A lifelong educator with two master’s degrees and a doctorate in education, Biden continued to teach at a community college in Northern Virginia while her husband served as vice president, a decision her staff initially thought was a nonstarter. She has said she hopes to continue teaching if they move to the White House next year.
“How great would that be?" she asked in an interview with NBC News from the campaign trail last fall. "What would that say about teachers? Wouldn't that lift up the profession and celebrate who they are? It would be my honor.”
Biden has often talked on the campaign trail about how teaching at community college has been particularly important to her, given that her students come from all walks of life.
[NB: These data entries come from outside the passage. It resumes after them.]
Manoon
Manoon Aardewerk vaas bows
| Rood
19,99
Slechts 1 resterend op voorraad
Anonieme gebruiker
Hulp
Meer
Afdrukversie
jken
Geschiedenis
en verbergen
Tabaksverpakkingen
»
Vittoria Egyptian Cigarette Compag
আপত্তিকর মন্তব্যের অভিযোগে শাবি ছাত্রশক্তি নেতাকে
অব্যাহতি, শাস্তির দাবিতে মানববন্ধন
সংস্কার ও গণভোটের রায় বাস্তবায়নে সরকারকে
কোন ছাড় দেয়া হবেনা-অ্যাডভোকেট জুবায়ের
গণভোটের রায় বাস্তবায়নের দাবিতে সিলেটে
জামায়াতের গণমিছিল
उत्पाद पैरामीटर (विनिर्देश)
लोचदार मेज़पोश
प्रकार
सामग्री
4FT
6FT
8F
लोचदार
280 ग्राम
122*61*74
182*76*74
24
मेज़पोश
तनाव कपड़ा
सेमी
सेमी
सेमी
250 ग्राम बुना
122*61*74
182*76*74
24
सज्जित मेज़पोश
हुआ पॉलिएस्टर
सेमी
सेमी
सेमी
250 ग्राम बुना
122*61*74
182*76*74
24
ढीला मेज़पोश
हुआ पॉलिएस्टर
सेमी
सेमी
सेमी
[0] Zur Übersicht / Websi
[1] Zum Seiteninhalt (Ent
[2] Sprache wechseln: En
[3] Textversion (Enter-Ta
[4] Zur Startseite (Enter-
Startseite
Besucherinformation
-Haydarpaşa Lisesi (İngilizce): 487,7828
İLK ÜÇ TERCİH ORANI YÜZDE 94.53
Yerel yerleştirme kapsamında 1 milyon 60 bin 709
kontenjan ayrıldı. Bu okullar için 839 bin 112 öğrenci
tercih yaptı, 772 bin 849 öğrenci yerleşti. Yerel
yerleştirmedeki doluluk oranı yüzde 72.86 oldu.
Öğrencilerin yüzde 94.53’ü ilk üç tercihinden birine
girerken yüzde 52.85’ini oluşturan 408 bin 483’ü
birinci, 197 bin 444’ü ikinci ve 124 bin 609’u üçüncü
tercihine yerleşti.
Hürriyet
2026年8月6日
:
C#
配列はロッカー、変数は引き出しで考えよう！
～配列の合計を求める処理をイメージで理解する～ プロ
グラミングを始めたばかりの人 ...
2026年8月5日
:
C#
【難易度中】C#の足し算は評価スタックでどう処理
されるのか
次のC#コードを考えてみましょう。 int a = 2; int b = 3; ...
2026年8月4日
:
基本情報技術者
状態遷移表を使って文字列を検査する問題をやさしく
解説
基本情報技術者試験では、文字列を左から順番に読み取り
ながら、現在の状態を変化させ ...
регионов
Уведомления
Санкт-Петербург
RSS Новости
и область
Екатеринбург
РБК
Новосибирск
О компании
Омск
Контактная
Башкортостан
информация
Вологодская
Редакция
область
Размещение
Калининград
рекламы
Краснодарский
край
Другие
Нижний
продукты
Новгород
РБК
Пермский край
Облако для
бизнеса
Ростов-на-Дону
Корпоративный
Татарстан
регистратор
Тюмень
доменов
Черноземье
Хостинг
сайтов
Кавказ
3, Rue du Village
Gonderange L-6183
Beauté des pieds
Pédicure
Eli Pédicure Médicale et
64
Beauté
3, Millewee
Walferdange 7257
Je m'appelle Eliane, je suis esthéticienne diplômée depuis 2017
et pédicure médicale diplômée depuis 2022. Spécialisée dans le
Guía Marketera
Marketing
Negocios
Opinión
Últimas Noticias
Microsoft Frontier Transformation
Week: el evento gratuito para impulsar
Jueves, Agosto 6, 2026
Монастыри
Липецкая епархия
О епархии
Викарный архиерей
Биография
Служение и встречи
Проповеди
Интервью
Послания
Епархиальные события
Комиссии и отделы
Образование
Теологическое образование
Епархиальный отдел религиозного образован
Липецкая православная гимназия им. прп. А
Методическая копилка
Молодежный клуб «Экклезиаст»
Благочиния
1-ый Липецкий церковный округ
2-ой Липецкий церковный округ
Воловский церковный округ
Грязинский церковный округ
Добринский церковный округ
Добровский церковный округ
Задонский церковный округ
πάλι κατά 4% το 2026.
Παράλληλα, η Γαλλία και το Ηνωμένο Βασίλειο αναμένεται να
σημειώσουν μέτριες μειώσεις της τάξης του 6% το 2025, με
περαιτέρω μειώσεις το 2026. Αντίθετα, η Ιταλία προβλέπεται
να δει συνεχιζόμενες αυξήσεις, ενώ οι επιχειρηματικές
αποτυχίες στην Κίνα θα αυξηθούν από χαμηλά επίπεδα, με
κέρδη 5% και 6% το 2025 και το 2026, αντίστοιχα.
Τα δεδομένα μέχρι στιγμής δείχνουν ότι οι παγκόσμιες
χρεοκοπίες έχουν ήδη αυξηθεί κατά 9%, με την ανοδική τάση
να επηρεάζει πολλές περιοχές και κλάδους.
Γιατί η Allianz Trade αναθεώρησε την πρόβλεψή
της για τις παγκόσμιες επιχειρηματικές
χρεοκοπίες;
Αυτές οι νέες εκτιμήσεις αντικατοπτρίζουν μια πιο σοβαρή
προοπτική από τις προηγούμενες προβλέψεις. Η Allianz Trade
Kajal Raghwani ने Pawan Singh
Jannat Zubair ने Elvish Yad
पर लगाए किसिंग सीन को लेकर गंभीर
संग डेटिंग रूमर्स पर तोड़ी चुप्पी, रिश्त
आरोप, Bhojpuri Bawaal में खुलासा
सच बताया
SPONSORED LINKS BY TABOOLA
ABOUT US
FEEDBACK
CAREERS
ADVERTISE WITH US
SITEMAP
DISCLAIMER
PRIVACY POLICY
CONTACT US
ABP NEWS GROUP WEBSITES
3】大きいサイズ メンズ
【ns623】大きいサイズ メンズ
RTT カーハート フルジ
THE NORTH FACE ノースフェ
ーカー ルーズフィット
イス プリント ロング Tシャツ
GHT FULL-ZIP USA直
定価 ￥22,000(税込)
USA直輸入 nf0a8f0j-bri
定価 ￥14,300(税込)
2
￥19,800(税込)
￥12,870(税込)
In an introductory video, the country will hear rare testimonial from one of her former students.
“She gave 100% of her energy to the students,” the student, Yvette Lewis, says.
Perez says no more Democratic caucuses
Democratic National Committee Chair Tom Perez said Monday that the handful of 2020 presidential caucuses should be the last the party ever holds.
He didn’t specifically name Iowa, which for decades has led off the nominating calendar, but his position would represent a seismic shift in the party’s traditions.
Perez’s term as chair will end before the 2024 nominating calendar is determined.
But he told The Associated Press on the opening day of the Democratic National Convention that he plans to “use the bully pulpit as a former chair to make sure we continue the progress” of changes after the bitter 2016 primary fight between nominee Hillary Clinton and runner-up Bernie Sanders.